Aged 19, Féry took a year out of his studies after his first year to lead a telematics project in Eastern Europe, having won a competition. He then had a six-month internship in a trading room.

== Career ==
===Financial markets===
Féry worked as a financial trader in Hong Kong, moving there in September 1997 during the Asian financial crisis. He was put in charge of credit markets in South East Asia for Société Générale, remaining there until 2000. He developed a company called Asiabooster to help European start-ups in the continent, but it fell to the Dot-com bubble.
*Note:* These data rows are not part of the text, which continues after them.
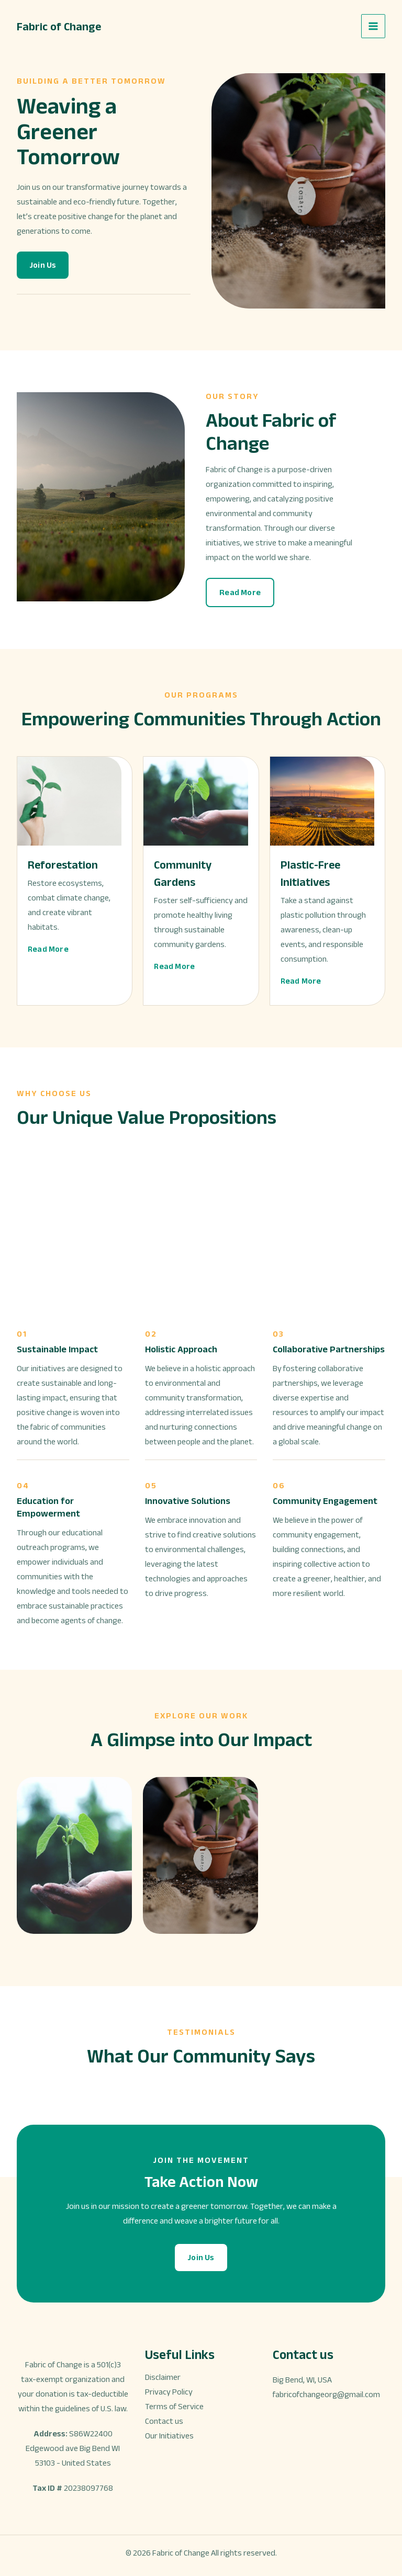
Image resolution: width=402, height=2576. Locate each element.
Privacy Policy (169, 2391)
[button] (43, 265)
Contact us (164, 2421)
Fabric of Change (62, 26)
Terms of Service (174, 2406)
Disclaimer (163, 2377)
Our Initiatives (169, 2435)
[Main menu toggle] (373, 26)
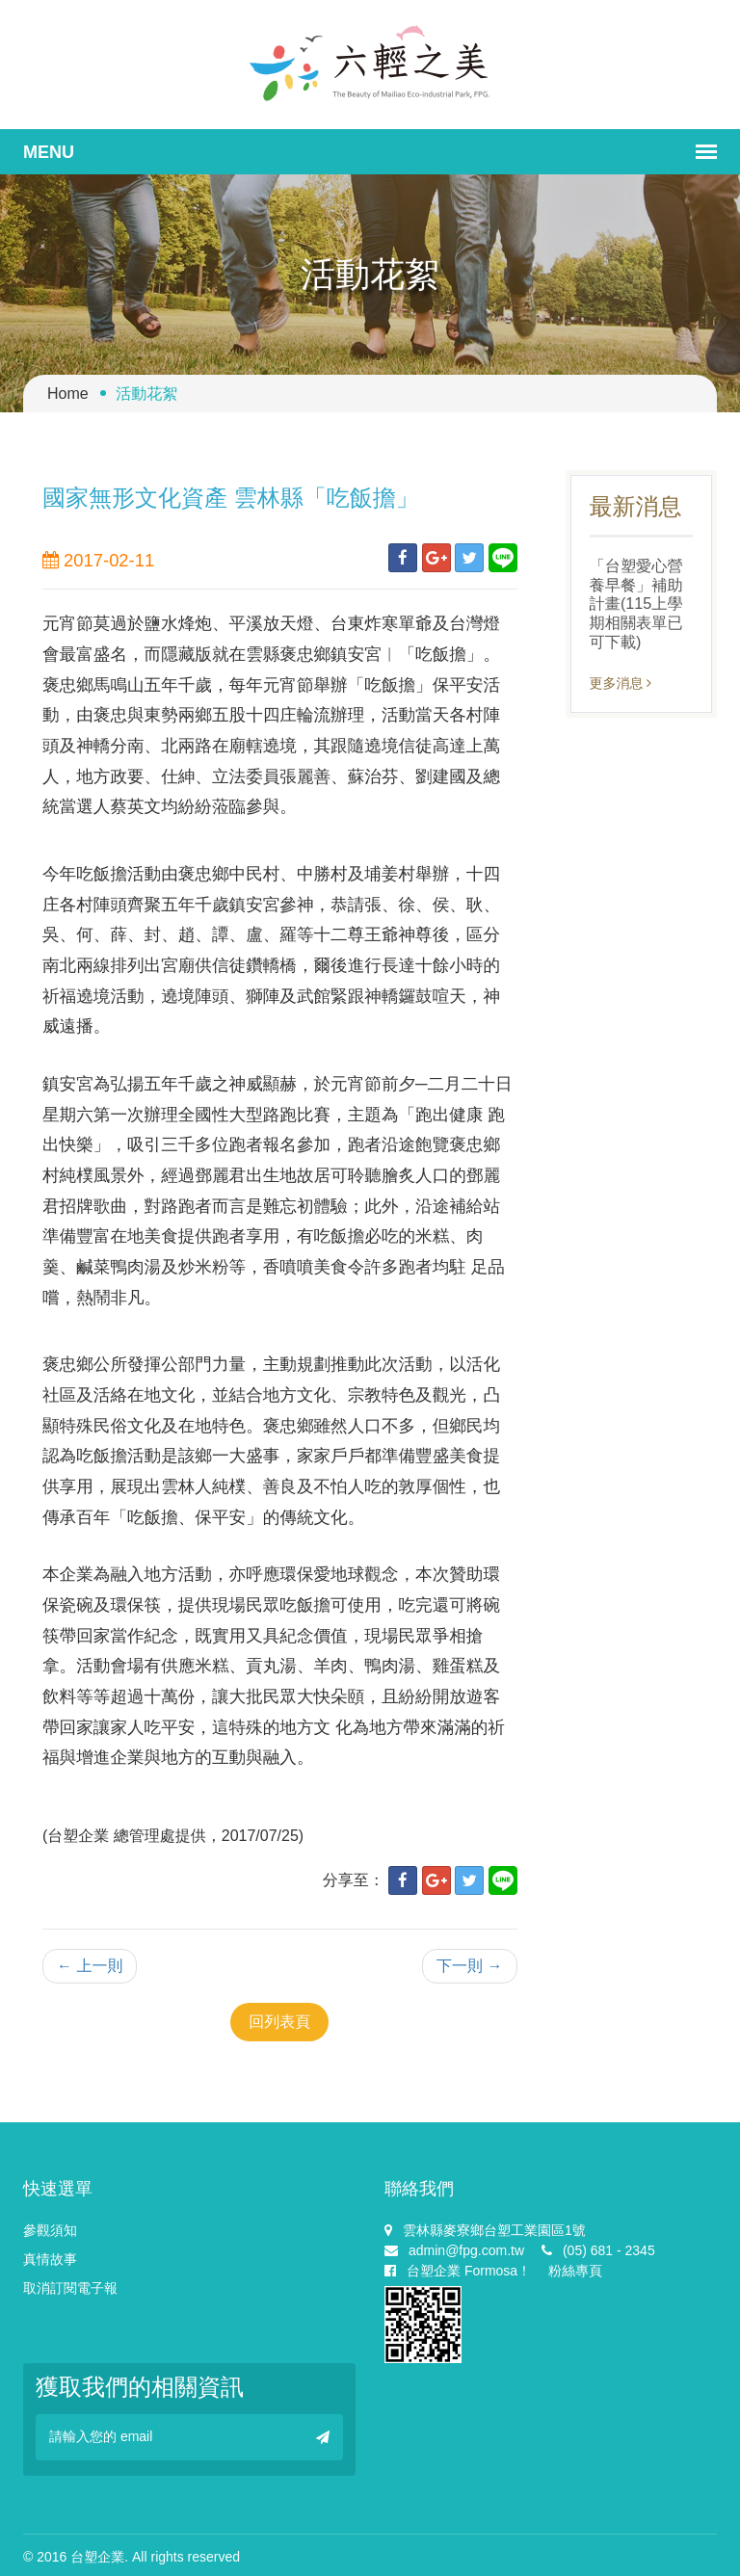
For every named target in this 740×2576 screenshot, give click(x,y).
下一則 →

Having returned to Europe in 2001, Féry settled in London. His former boss at Société Générale set him the task of setting up Crédit Agricole's business in the British capital, leading 150 people in 2006. In March 2007, he was the highest paid person in the company. Four months later, with the company now known as Calyon after its merger with Crédit Lyonnais, one of Féry's subordinates lost €200 million on the New York stock exchange. Féry was fired in September

Before the end of 2007, Féry set up the hedge fund Chenavari, named after a peak visible from his childhood home. As of 2020, Chenavari had $5 billion in assets.

===FC Lorient===
Féry considered buying OGC Nice, Nîmes Olympique, Grenoble Foot 38 and Sheffield Wednesday before buying FC Lorient in 2009. The Nice offer in 2001 was with a Korean business partner, and was rejected for lack of transparency, while the president of Nîmes changed his mind as his club was promoted to Ligue 2, and Wednesday was considered too expensive and risky for Féry. Aged 35, he was the youngest president in Ligue 1. As of 2012, Lorient was the only Ligue 1 club not in debt.

In late 2012, Féry was elected president of the administration council of the Ligue de Football Professionnel. In July 2018, he and Francis Graille of AJ Auxerre were elected presidents of the same body for Ligue 2 clubs.
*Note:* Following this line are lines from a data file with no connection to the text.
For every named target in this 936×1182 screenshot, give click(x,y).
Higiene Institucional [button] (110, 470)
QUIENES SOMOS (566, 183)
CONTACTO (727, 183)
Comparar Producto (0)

Féry's club were relegated back to Ligue 2 in 2017. After achieving promotion back to Ligue 1 in 2020, he invested heavily, saying that only Paris Saint-Germain and Nice were spending as much. In July 2023, he received attention for signing 2018 FIFA World Cup winner Benjamin Mendy days after the player was acquitted of sexual offences in England. Lorient were relegated again from the 2023–24 Ligue 1, despite having the eighth-biggest budget. Féry admitted responsibility for Lorient's relegation and the mistake of abolishing the role of sporting director, which had left coach Régis Le Bris with the added role of player recruitment.
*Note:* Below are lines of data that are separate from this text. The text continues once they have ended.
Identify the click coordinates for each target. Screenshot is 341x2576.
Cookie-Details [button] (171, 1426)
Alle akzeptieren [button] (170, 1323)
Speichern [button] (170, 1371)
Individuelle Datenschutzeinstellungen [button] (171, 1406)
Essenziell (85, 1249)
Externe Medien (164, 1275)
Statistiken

In January 2026, with Lorient back in Ligue 1, the Black Knight Football Club of American businessman Bill Foley became the sole shareholder; the organisation already owned AFC Bournemouth in England, Moreirense in Portugal and Auckland FC in New Zealand. Féry remained president, and became a shareholder in the parent company.

==Personal life==
Féry married to Olivia Féry (née Gravereaux), a former professional tennis player, in 2001. They divorced in 2022. They have three children, including Arthur, who became a professional in tennis under his British nationality.

According to French business magazine Challenges, Féry was France's 398th richest person in 2023, with a net worth of €320 million. This was an increase from his €120 million fortune in 2011.